Saved entries:

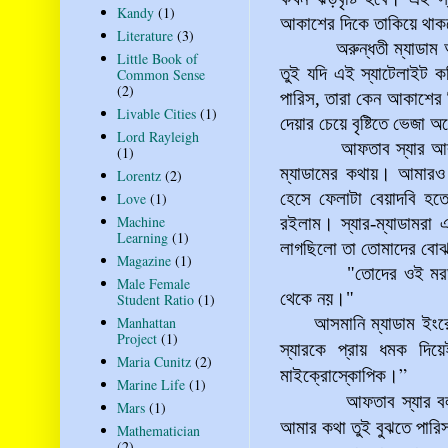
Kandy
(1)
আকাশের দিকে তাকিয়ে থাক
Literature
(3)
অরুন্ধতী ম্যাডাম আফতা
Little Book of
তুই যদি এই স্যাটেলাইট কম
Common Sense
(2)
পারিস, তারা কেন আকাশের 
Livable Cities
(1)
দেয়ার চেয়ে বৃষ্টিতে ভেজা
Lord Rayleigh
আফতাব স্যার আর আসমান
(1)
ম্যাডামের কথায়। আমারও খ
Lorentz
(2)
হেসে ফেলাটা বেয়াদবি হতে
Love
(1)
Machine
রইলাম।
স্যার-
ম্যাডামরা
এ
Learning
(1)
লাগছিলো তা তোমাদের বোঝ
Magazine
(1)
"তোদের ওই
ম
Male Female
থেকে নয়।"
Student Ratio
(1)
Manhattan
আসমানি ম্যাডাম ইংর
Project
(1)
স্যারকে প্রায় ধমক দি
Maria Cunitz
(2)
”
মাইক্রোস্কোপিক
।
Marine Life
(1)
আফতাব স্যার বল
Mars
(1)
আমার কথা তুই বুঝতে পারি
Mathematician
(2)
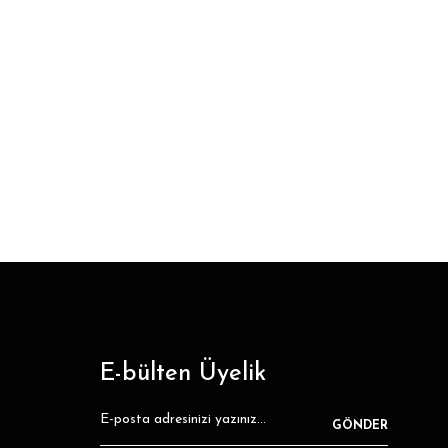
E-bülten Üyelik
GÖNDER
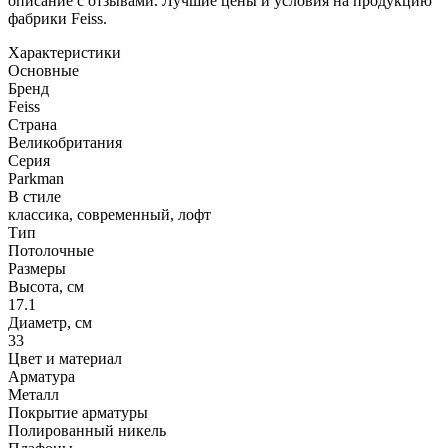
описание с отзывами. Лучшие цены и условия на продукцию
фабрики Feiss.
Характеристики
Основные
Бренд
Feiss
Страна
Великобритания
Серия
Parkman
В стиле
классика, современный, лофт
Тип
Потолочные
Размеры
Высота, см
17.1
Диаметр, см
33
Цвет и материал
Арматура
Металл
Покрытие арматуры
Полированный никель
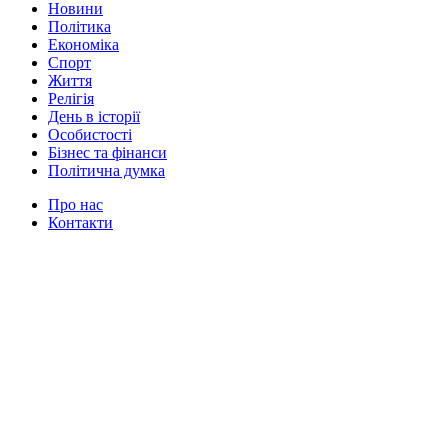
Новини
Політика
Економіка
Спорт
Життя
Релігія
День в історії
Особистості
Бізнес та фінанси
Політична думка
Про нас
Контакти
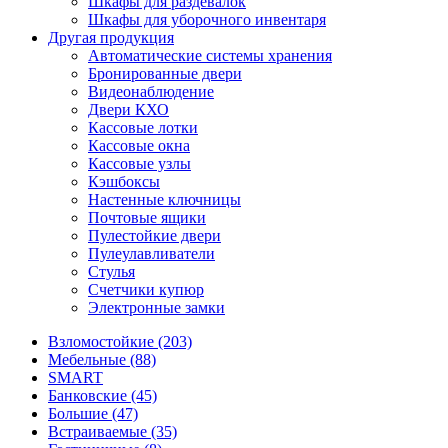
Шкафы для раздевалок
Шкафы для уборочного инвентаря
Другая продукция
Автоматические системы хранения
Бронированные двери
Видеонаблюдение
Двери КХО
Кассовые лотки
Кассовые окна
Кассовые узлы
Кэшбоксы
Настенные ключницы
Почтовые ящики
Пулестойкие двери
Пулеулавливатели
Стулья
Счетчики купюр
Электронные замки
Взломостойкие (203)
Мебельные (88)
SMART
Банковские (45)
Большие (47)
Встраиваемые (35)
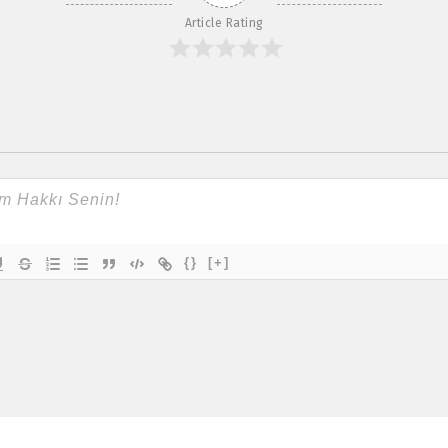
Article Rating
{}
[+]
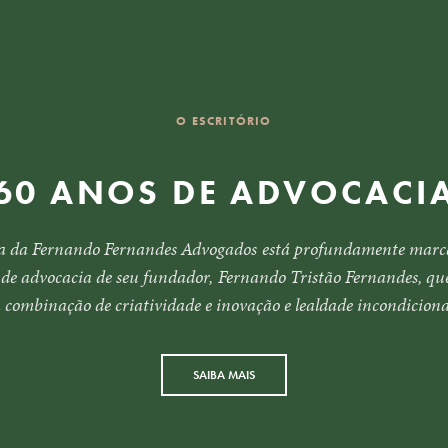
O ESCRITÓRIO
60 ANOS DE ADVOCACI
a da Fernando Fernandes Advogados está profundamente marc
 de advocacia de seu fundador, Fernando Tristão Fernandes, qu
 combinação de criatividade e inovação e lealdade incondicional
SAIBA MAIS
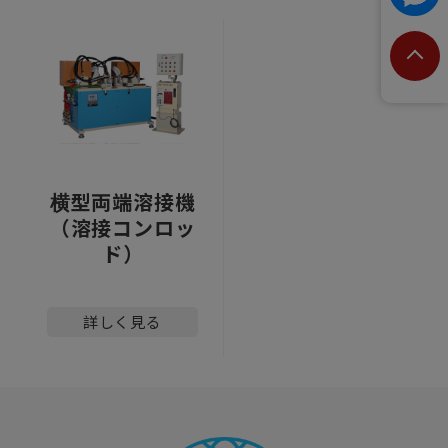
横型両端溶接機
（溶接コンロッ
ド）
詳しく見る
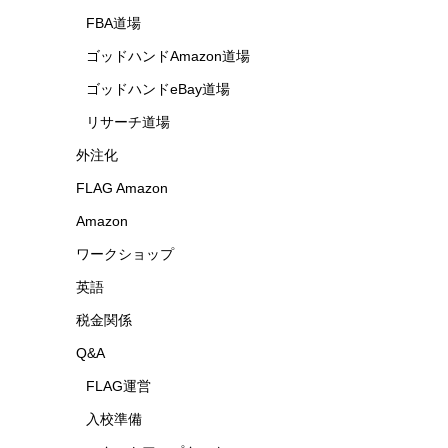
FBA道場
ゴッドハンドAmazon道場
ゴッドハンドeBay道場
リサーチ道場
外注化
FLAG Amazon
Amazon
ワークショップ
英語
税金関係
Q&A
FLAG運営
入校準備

**What is needed:** Search each line of the data above for "Fernandes", and copy the lines where it occurs.

**Task response:**
a da Fernando Fernandes Advogados está profundamente marc
 de advocacia de seu fundador, Fernando Tristão Fernandes, qu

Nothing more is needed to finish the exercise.